- **WHAT THE TASK ASKS**
The finished copy should match every record exactly and contain no pictures.

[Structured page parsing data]

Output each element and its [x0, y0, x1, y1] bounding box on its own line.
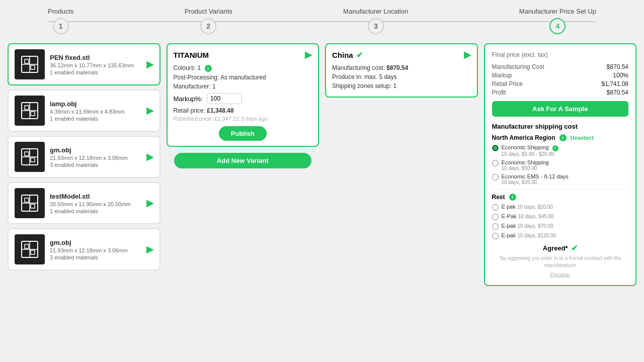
svg-rect-14: [31, 158, 35, 162]
step-2-label: Product Variants: [185, 8, 232, 15]
product-icon-1: [15, 96, 45, 126]
product-arrow-3: ▶: [146, 198, 153, 209]
location-arrow: ▶: [464, 49, 471, 60]
markup-input[interactable]: [207, 93, 242, 104]
svg-rect-19: [31, 204, 35, 208]
publish-button[interactable]: Publish: [219, 126, 267, 141]
product-icon-4: [15, 234, 45, 264]
colours-info-icon[interactable]: i: [205, 65, 212, 72]
product-info-0: PEN fixed.stl 36.12mm x 10.77mm x 135.63…: [50, 54, 141, 75]
step-3-label: Manufacturer Location: [343, 8, 408, 15]
price-row-0: Manufacturing Cost $870.54: [492, 63, 629, 70]
svg-rect-9: [31, 112, 35, 116]
product-info-2: gm.obj 21.93mm x 12.18mm x 3.06mm 3 enab…: [50, 146, 141, 168]
product-materials-2: 3 enabled materials: [50, 162, 141, 168]
product-dims-1: 4.39mm x 11.69mm x 4.83mm: [50, 109, 141, 115]
variant-card-arrow: ▶: [305, 49, 312, 60]
step-2[interactable]: Product Variants 2: [185, 8, 232, 34]
na-option-0-info-icon[interactable]: i: [552, 145, 558, 151]
product-name-4: gm.obj: [50, 239, 141, 246]
product-info-3: testModel.stl 20.50mm x 11.90mm x 20.50m…: [50, 193, 141, 214]
product-item-4[interactable]: gm.obj 21.93mm x 12.18mm x 3.06mm 3 enab…: [8, 228, 160, 270]
product-icon-0: [15, 49, 45, 79]
rest-info-icon[interactable]: i: [509, 194, 516, 201]
product-item-3[interactable]: testModel.stl 20.50mm x 11.90mm x 20.50m…: [8, 182, 160, 224]
product-info-4: gm.obj 21.93mm x 12.18mm x 3.06mm 3 enab…: [50, 239, 141, 260]
disable-link[interactable]: Disable: [492, 272, 629, 279]
mfg-cost-row: Manufacturing cost: $870.54: [332, 64, 471, 71]
products-list: PEN fixed.stl 36.12mm x 10.77mm x 135.63…: [8, 43, 160, 270]
product-materials-4: 3 enabled materials: [50, 254, 141, 260]
markup-row: Markup%:: [174, 93, 312, 104]
na-shipping-option-1: Economic Shipping 10 days, $50.00: [492, 159, 629, 171]
price-row-3: Profit $870.54: [492, 89, 629, 96]
north-america-info-icon[interactable]: i: [559, 134, 567, 141]
product-arrow-4: ▶: [146, 244, 153, 255]
agreed-label: Agreed*: [543, 244, 568, 252]
final-price-title: Final price (excl. tax): [492, 50, 629, 58]
step-1[interactable]: Products 1: [48, 8, 73, 34]
variant-post-processing-row: Post-Processing: As manufactured: [174, 74, 312, 81]
retail-price-row: Retail price: £1,348.48: [174, 107, 312, 114]
product-dims-4: 21.93mm x 12.18mm x 3.06mm: [50, 247, 141, 253]
na-radio-1[interactable]: [492, 160, 499, 166]
north-america-unselect[interactable]: Unselect: [571, 135, 594, 141]
contract-note: *by aggreeing you enter in to a formal c…: [492, 255, 629, 269]
product-arrow-2: ▶: [146, 151, 153, 162]
svg-rect-8: [25, 106, 29, 110]
na-shipping-option-2: Economic EMS - 8-12 days 10 days, $20.00: [492, 173, 629, 185]
sample-button[interactable]: Ask For A Sample: [492, 101, 629, 117]
product-item-0[interactable]: PEN fixed.stl 36.12mm x 10.77mm x 135.63…: [8, 43, 160, 85]
product-item-1[interactable]: lamp.obj 4.39mm x 11.69mm x 4.83mm 1 ena…: [8, 89, 160, 132]
product-info-1: lamp.obj 4.39mm x 11.69mm x 4.83mm 1 ena…: [50, 100, 141, 122]
product-name-0: PEN fixed.stl: [50, 54, 141, 61]
variant-card: TITANIUM ▶ Colours: 1 i Post-Processing:…: [167, 43, 319, 147]
shipping-title: Manufacturer shipping cost: [492, 123, 629, 130]
step-4[interactable]: Manufacturer Price Set Up 4: [519, 8, 596, 34]
produce-row: Produce in: max. 5 days: [332, 73, 471, 80]
step-3[interactable]: Manufacturer Location 3: [343, 8, 408, 34]
step-1-label: Products: [48, 8, 73, 15]
variant-name: TITANIUM: [174, 51, 209, 59]
rest-radio-1[interactable]: [492, 214, 499, 220]
product-item-2[interactable]: gm.obj 21.93mm x 12.18mm x 3.06mm 3 enab…: [8, 136, 160, 178]
step-4-circle: 4: [549, 18, 566, 34]
markup-label: Markup%:: [174, 95, 203, 103]
step-1-circle: 1: [53, 18, 69, 34]
svg-rect-13: [25, 152, 29, 156]
product-name-2: gm.obj: [50, 146, 141, 154]
product-dims-2: 21.93mm x 12.18mm x 3.06mm: [50, 155, 141, 161]
rest-option-3: E-pak 10 days, $120.00: [492, 232, 629, 239]
na-shipping-option-0: Economic Shipping i 10 days, $5.00 - $20…: [492, 144, 629, 157]
product-arrow-1: ▶: [146, 105, 153, 116]
svg-rect-24: [31, 250, 35, 254]
price-row-2: Retail Price $1,741.08: [492, 80, 629, 87]
product-dims-0: 36.12mm x 10.77mm x 135.63mm: [50, 62, 141, 68]
final-price-card: Final price (excl. tax) Manufacturing Co…: [484, 43, 637, 286]
rest-radio-3[interactable]: [492, 233, 499, 239]
rest-radio-2[interactable]: [492, 223, 499, 230]
product-icon-2: [15, 142, 45, 172]
rest-radio-0[interactable]: [492, 204, 499, 211]
step-3-circle: 3: [368, 18, 384, 34]
north-america-region-title: North America Region i Unselect: [492, 134, 629, 141]
agreed-row: Agreed* ✔: [492, 243, 629, 253]
step-4-label: Manufacturer Price Set Up: [519, 8, 596, 15]
location-card: China ✔ ▶ Manufacturing cost: $870.54 Pr…: [325, 43, 478, 98]
product-materials-3: 1 enabled materials: [50, 208, 141, 214]
variant-colours-row: Colours: 1 i: [174, 64, 312, 72]
variant-manufacturer-row: Manufacturer: 1: [174, 83, 312, 90]
location-name: China ✔: [332, 50, 363, 60]
published-price-row: Published price: £1,347.22 3 days ago: [174, 115, 312, 122]
rest-option-2: E-pak 10 days, $70.00: [492, 223, 629, 230]
agreed-check-icon: ✔: [571, 243, 578, 253]
na-radio-0[interactable]: [492, 145, 499, 151]
price-table: Manufacturing Cost $870.54 Markup 100% R…: [492, 63, 629, 96]
svg-rect-18: [25, 198, 29, 202]
add-variant-button[interactable]: Add New Variant: [174, 153, 311, 168]
svg-rect-4: [31, 65, 35, 69]
product-dims-3: 20.50mm x 11.90mm x 20.50mm: [50, 201, 141, 207]
na-radio-2[interactable]: [492, 174, 499, 180]
rest-option-1: E-Pak 10 days, $45.00: [492, 213, 629, 220]
product-icon-3: [15, 188, 45, 218]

- **OUTPUT FOR THIS EXERCISE**
Output each element and its [x0, y0, x1, y1] bounding box on its own line.
svg-rect-14: [31, 158, 35, 162]
step-2-label: Product Variants: [185, 8, 232, 15]
product-icon-1: [15, 96, 45, 126]
product-arrow-3: ▶: [146, 198, 153, 209]
location-arrow: ▶: [464, 49, 471, 60]
markup-input[interactable]: [207, 93, 242, 104]
svg-rect-19: [31, 204, 35, 208]
publish-button[interactable]: Publish: [219, 126, 267, 141]
product-icon-4: [15, 234, 45, 264]
colours-info-icon[interactable]: i: [205, 65, 212, 72]
product-info-0: PEN fixed.stl 36.12mm x 10.77mm x 135.63…: [50, 54, 141, 75]
step-3-label: Manufacturer Location: [343, 8, 408, 15]
price-row-0: Manufacturing Cost $870.54: [492, 63, 629, 70]
svg-rect-9: [31, 112, 35, 116]
product-info-2: gm.obj 21.93mm x 12.18mm x 3.06mm 3 enab…: [50, 146, 141, 168]
product-materials-2: 3 enabled materials: [50, 162, 141, 168]
product-dims-1: 4.39mm x 11.69mm x 4.83mm: [50, 109, 141, 115]
variant-card-arrow: ▶: [305, 49, 312, 60]
step-2[interactable]: Product Variants 2: [185, 8, 232, 34]
na-option-0-info-icon[interactable]: i: [552, 145, 558, 151]
product-name-4: gm.obj: [50, 239, 141, 246]
product-info-3: testModel.stl 20.50mm x 11.90mm x 20.50m…: [50, 193, 141, 214]
product-item-4[interactable]: gm.obj 21.93mm x 12.18mm x 3.06mm 3 enab…: [8, 228, 160, 270]
product-icon-0: [15, 49, 45, 79]
rest-info-icon[interactable]: i: [509, 194, 516, 201]
product-item-3[interactable]: testModel.stl 20.50mm x 11.90mm x 20.50m…: [8, 182, 160, 224]
product-info-4: gm.obj 21.93mm x 12.18mm x 3.06mm 3 enab…: [50, 239, 141, 260]
disable-link[interactable]: Disable: [492, 272, 629, 279]
mfg-cost-row: Manufacturing cost: $870.54: [332, 64, 471, 71]
products-list: PEN fixed.stl 36.12mm x 10.77mm x 135.63…: [8, 43, 160, 270]
product-materials-4: 3 enabled materials: [50, 254, 141, 260]
markup-row: Markup%:: [174, 93, 312, 104]
na-shipping-option-1: Economic Shipping 10 days, $50.00: [492, 159, 629, 171]
price-row-3: Profit $870.54: [492, 89, 629, 96]
north-america-info-icon[interactable]: i: [559, 134, 567, 141]
product-arrow-4: ▶: [146, 244, 153, 255]
agreed-label: Agreed*: [543, 244, 568, 252]
final-price-title: Final price (excl. tax): [492, 50, 629, 58]
step-1[interactable]: Products 1: [48, 8, 73, 34]
variant-post-processing-row: Post-Processing: As manufactured: [174, 74, 312, 81]
retail-price-row: Retail price: £1,348.48: [174, 107, 312, 114]
product-dims-4: 21.93mm x 12.18mm x 3.06mm: [50, 247, 141, 253]
na-radio-1[interactable]: [492, 160, 499, 166]
north-america-unselect[interactable]: Unselect: [571, 135, 594, 141]
contract-note: *by aggreeing you enter in to a formal c…: [492, 255, 629, 269]
product-arrow-2: ▶: [146, 151, 153, 162]
svg-rect-8: [25, 106, 29, 110]
na-shipping-option-2: Economic EMS - 8-12 days 10 days, $20.00: [492, 173, 629, 185]
sample-button[interactable]: Ask For A Sample: [492, 101, 629, 117]
product-item-0[interactable]: PEN fixed.stl 36.12mm x 10.77mm x 135.63…: [8, 43, 160, 85]
product-item-1[interactable]: lamp.obj 4.39mm x 11.69mm x 4.83mm 1 ena…: [8, 89, 160, 132]
product-info-1: lamp.obj 4.39mm x 11.69mm x 4.83mm 1 ena…: [50, 100, 141, 122]
product-name-0: PEN fixed.stl: [50, 54, 141, 61]
variant-card: TITANIUM ▶ Colours: 1 i Post-Processing:…: [167, 43, 319, 147]
shipping-title: Manufacturer shipping cost: [492, 123, 629, 130]
step-4[interactable]: Manufacturer Price Set Up 4: [519, 8, 596, 34]
produce-row: Produce in: max. 5 days: [332, 73, 471, 80]
step-3[interactable]: Manufacturer Location 3: [343, 8, 408, 34]
step-1-label: Products: [48, 8, 73, 15]
variant-name: TITANIUM: [174, 51, 209, 59]
rest-radio-1[interactable]: [492, 214, 499, 220]
product-item-2[interactable]: gm.obj 21.93mm x 12.18mm x 3.06mm 3 enab…: [8, 136, 160, 178]
step-4-circle: 4: [549, 18, 566, 34]
markup-label: Markup%:: [174, 95, 203, 103]
step-1-circle: 1: [53, 18, 69, 34]
svg-rect-13: [25, 152, 29, 156]
product-name-2: gm.obj: [50, 146, 141, 154]
product-dims-2: 21.93mm x 12.18mm x 3.06mm: [50, 155, 141, 161]
rest-option-3: E-pak 10 days, $120.00: [492, 232, 629, 239]
na-shipping-option-0: Economic Shipping i 10 days, $5.00 - $20…: [492, 144, 629, 157]
product-arrow-1: ▶: [146, 105, 153, 116]
svg-rect-24: [31, 250, 35, 254]
price-row-2: Retail Price $1,741.08: [492, 80, 629, 87]
product-dims-0: 36.12mm x 10.77mm x 135.63mm: [50, 62, 141, 68]
final-price-card: Final price (excl. tax) Manufacturing Co…: [484, 43, 637, 286]
rest-radio-3[interactable]: [492, 233, 499, 239]
rest-radio-2[interactable]: [492, 223, 499, 230]
product-icon-2: [15, 142, 45, 172]
rest-radio-0[interactable]: [492, 204, 499, 211]
step-3-circle: 3: [368, 18, 384, 34]
north-america-region-title: North America Region i Unselect: [492, 134, 629, 141]
agreed-row: Agreed* ✔: [492, 243, 629, 253]
step-4-label: Manufacturer Price Set Up: [519, 8, 596, 15]
location-card: China ✔ ▶ Manufacturing cost: $870.54 Pr…: [325, 43, 478, 98]
product-materials-3: 1 enabled materials: [50, 208, 141, 214]
variant-colours-row: Colours: 1 i: [174, 64, 312, 72]
variant-manufacturer-row: Manufacturer: 1: [174, 83, 312, 90]
location-name: China ✔: [332, 50, 363, 60]
published-price-row: Published price: £1,347.22 3 days ago: [174, 115, 312, 122]
rest-option-2: E-pak 10 days, $70.00: [492, 223, 629, 230]
agreed-check-icon: ✔: [571, 243, 578, 253]
na-radio-0[interactable]: [492, 145, 499, 151]
price-table: Manufacturing Cost $870.54 Markup 100% R…: [492, 63, 629, 96]
svg-rect-18: [25, 198, 29, 202]
add-variant-button[interactable]: Add New Variant: [174, 153, 311, 168]
svg-rect-4: [31, 65, 35, 69]
product-dims-3: 20.50mm x 11.90mm x 20.50mm: [50, 201, 141, 207]
na-radio-2[interactable]: [492, 174, 499, 180]
rest-option-1: E-Pak 10 days, $45.00: [492, 213, 629, 220]
product-icon-3: [15, 188, 45, 218]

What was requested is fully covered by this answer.